▸ **What to work on**
Each line of the data below that holds the word "millennio" is to be reported in full.

··· Input data ···

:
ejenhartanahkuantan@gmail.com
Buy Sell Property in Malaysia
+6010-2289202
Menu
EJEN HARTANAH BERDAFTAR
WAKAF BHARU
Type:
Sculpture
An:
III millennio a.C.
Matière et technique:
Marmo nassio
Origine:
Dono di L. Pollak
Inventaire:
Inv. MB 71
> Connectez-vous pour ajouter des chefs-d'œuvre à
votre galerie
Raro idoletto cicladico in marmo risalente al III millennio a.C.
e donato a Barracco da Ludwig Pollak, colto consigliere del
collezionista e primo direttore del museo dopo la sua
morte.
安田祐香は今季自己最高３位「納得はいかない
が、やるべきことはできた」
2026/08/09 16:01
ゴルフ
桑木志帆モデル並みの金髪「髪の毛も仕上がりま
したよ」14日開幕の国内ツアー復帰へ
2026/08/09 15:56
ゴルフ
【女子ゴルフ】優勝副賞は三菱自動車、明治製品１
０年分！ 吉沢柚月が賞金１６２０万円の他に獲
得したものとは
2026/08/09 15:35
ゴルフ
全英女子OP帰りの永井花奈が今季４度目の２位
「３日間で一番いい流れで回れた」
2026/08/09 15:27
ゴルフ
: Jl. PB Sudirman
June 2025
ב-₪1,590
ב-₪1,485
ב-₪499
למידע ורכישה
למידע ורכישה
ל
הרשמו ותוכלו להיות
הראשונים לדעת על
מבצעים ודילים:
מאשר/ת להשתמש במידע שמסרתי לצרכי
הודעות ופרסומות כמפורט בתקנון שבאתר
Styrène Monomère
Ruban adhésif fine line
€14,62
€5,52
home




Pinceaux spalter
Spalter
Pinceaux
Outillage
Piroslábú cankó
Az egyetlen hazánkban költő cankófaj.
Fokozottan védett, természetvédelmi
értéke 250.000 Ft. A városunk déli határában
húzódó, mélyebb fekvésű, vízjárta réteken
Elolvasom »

···
··· Input data ···

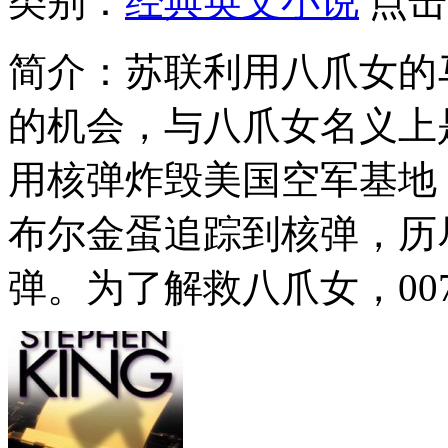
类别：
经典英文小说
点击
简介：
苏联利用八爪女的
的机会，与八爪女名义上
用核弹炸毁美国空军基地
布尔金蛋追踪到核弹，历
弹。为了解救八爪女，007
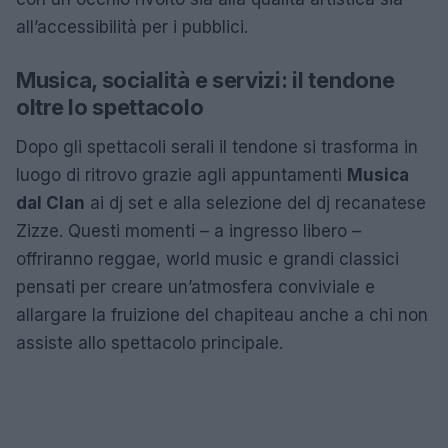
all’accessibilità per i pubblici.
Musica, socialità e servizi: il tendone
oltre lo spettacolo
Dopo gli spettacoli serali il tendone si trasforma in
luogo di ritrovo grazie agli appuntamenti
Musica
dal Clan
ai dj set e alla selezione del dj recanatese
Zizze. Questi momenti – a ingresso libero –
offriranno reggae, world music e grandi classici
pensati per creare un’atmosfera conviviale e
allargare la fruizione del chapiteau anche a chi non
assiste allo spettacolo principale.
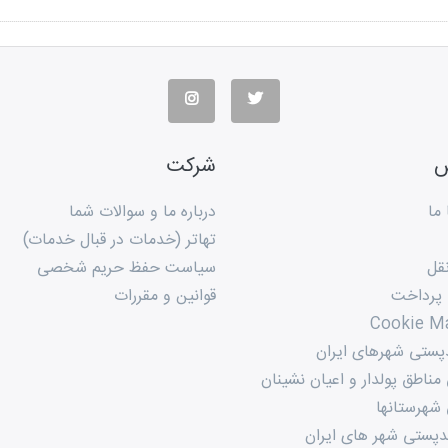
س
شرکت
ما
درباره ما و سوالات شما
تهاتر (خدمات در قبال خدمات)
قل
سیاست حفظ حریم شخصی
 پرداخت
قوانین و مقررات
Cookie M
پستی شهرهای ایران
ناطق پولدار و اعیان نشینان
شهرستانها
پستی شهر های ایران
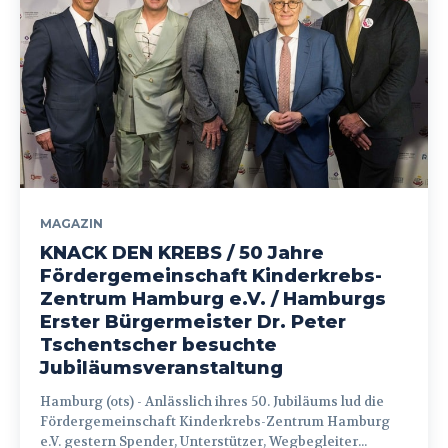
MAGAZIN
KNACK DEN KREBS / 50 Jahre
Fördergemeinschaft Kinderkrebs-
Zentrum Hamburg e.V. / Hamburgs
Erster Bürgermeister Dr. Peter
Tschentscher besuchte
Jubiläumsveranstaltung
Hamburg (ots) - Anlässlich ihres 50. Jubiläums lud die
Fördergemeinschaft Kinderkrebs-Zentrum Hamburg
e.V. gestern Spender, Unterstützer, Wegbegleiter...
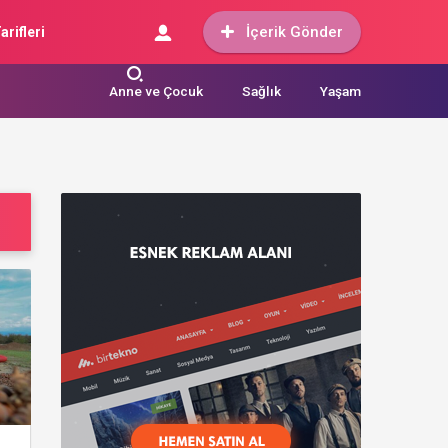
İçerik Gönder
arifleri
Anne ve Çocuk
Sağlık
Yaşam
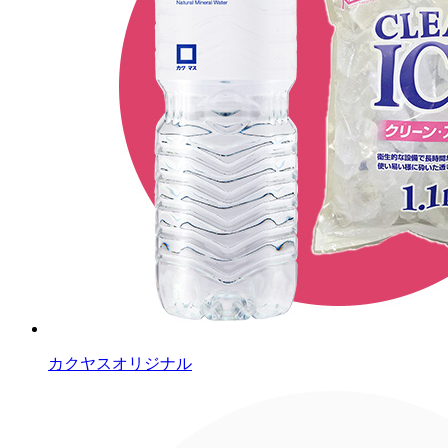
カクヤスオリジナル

···

▸ **Output for this task**
III millennio a.C.
Raro idoletto cicladico in marmo risalente al III millennio a.C.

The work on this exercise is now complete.